## GOAL OF THE EXERCISE
Retype the line with "مواقع تعليم المهتدين الجدد" exactly. Then retype every line after it through the end of the entries below, and nothing more, leaving out pictures.

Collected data

****************************************

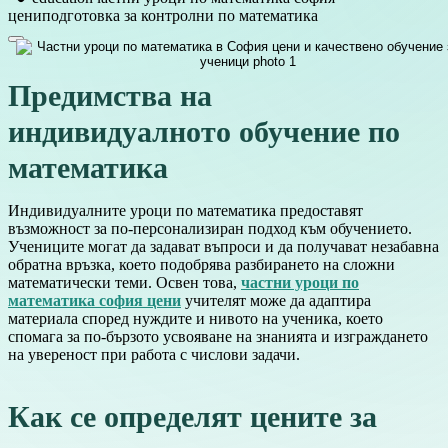
цени
подготовка за контролни по математика
Предимства на
индивидуалното обучение по
математика
Индивидуалните уроци по математика предоставят
възможност за по-персонализиран подход към обучението.
Учениците могат да задават въпроси и да получават незабавна
обратна връзка, което подобрява разбирането на сложни
математически теми. Освен това,
частни уроци по
математика софия цени
учителят може да адаптира
материала според нуждите и нивото на ученика, което
спомага за по-бързото усвояване на знанията и изграждането
на увереност при работа с числови задачи.
Как се определят цените за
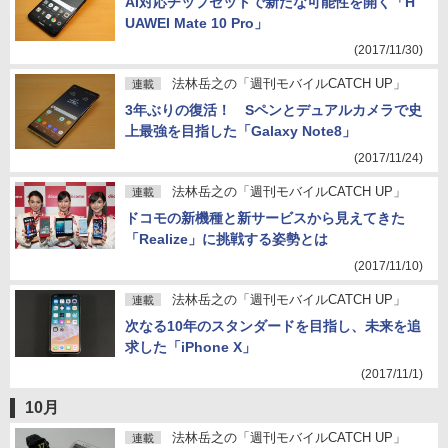
AI対応チップセットで新たな可能性を開く「H
UAWEI Mate 10 Pro」
(2017/11/30)
法林岳之の「週刊モバイルCATCH UP」
連載
3年ぶりの復活！ Sペンとデュアルカメラで史
上最強を目指した「Galaxy Note8」
(2017/11/24)
法林岳之の「週刊モバイルCATCH UP」
連載
ドコモの新機種と新サービスから見えてきた
「Realize」に挑戦する姿勢とは
(2017/11/10)
法林岳之の「週刊モバイルCATCH UP」
連載
次なる10年のスタンダードを目指し、未来を追
求した「iPhone X」
(2017/11/1)
10月
法林岳之の「週刊モバイルCATCH UP」
連載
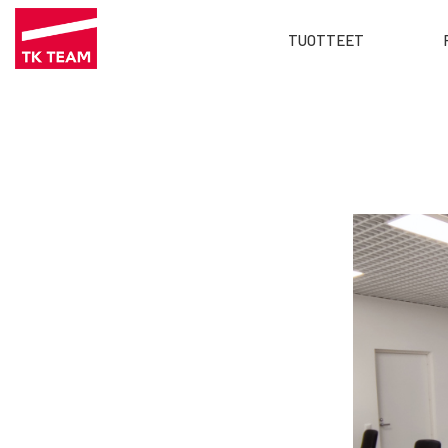
Main
TUOTTEET
menu
Hyppää
FI
pääsisältöön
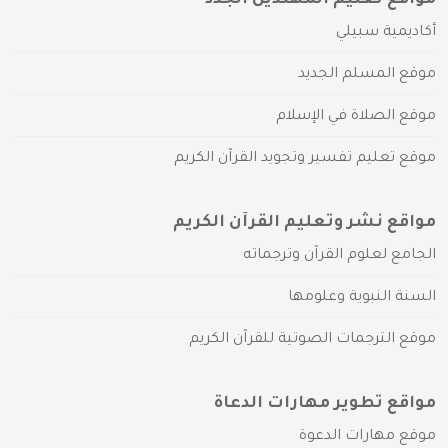
مواقع تعليم المهتدين الجدد
أكاديمية سبيلي
موقع المسلم الجديد
موقع الصلاة في الإسلام
موقع تعليم تفسير وتجويد القرآن الكريم
مواقع نشر وتعليم القرآن الكريم
الجامع لعلوم القرآن وترجماته
السنة النبوية وعلومها
موقع الترجمات الصوتية للقرآن الكريم
مواقع تطوير مهارات الدعاة
موقع مهارات الدعوة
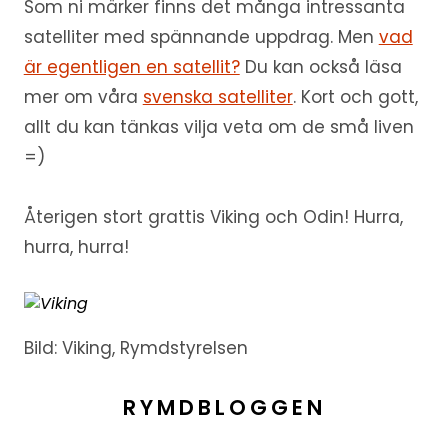
Som ni märker finns det många intressanta
satelliter med spännande uppdrag. Men
vad
är egentligen en satellit?
Du kan också läsa
mer om våra
svenska satelliter
. Kort och gott,
allt du kan tänkas vilja veta om de små liven
=)
Återigen stort grattis Viking och Odin! Hurra,
hurra, hurra!
Bild: Viking, Rymdstyrelsen
RYMDBLOGGEN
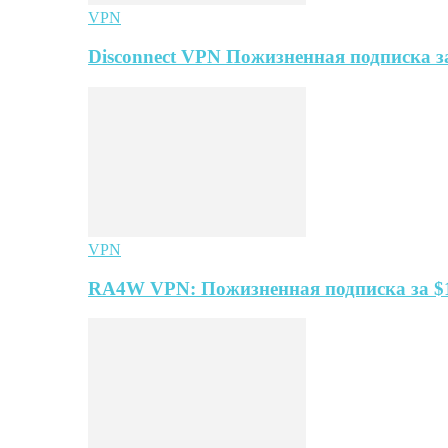
VPN
Disconnect VPN Пожизненная подписка за
VPN
RA4W VPN: Пожизненная подписка за $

****************************************

## RESPONSE
مواقع تعليم المهتدين الجدد
أكاديمية سبيلي
موقع المسلم الجديد
موقع الصلاة في الإسلام
موقع تعليم تفسير وتجويد القرآن الكريم
مواقع نشر وتعليم القرآن الكريم
الجامع لعلوم القرآن وترجماته
السنة النبوية وعلومها
موقع الترجمات الصوتية للقرآن الكريم
مواقع تطوير مهارات الدعاة
موقع مهارات الدعوة
Som ni märker finns det många intressanta
satelliter med spännande uppdrag. Men
vad
är egentligen en satellit?
Du kan också läsa
mer om våra
svenska satelliter
. Kort och gott,
allt du kan tänkas vilja veta om de små liven
=)
Återigen stort grattis Viking och Odin! Hurra,
hurra, hurra!
Bild: Viking, Rymdstyrelsen
RYMDBLOGGEN
VPN
Disconnect VPN Пожизненная подписка за
VPN
RA4W VPN: Пожизненная подписка за $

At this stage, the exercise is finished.